_Data for review:_
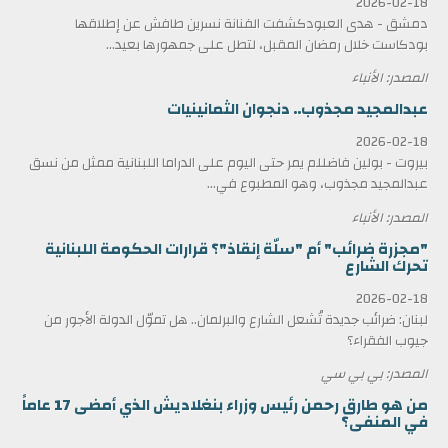
2026-02-18
دمشق - هدى العبودكشفت الفنانة نسرين طافش عن إطلاقها
بودكاست خلال رمضان المقبل، لتطل على جمهورها بعيد...
المصدر: الأنباء
عبدالمجيد مجذوب.. دنجوان الثمانينيات
2026-02-18
بيروت - بولين فاضللم يمر حتى اليوم على الدراما اللبنانية ممثل من نسق
عبدالمجيد مجذوب، وهو المطبوع في...
المصدر: الأنباء
"مجزرة ضرائب" أم "سلّة إنقاذ"؟ قرارات الحكومة اللبنانية
تحرك الشارع
2026-02-18
لبنان: ضرائب جديدة تُشعل الشارع والبرلمان.. هل تموّل الدولة الأجور من
جيوب الفقراء؟
المصدر: بي بي سي
من هو طارق رحمن رئيس وزراء بنغلاديش الذي أمضى 17 عاماً
في المنفى؟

_Work item:_ The copy must match the listing above exactly, except that it holds no pictures.

_Result for this exercise:_
2026-02-18
دمشق - هدى العبودكشفت الفنانة نسرين طافش عن إطلاقها
بودكاست خلال رمضان المقبل، لتطل على جمهورها بعيد...
المصدر: الأنباء
عبدالمجيد مجذوب.. دنجوان الثمانينيات
2026-02-18
بيروت - بولين فاضللم يمر حتى اليوم على الدراما اللبنانية ممثل من نسق
عبدالمجيد مجذوب، وهو المطبوع في...
المصدر: الأنباء
"مجزرة ضرائب" أم "سلّة إنقاذ"؟ قرارات الحكومة اللبنانية
تحرك الشارع
2026-02-18
لبنان: ضرائب جديدة تُشعل الشارع والبرلمان.. هل تموّل الدولة الأجور من
جيوب الفقراء؟
المصدر: بي بي سي
من هو طارق رحمن رئيس وزراء بنغلاديش الذي أمضى 17 عاماً
في المنفى؟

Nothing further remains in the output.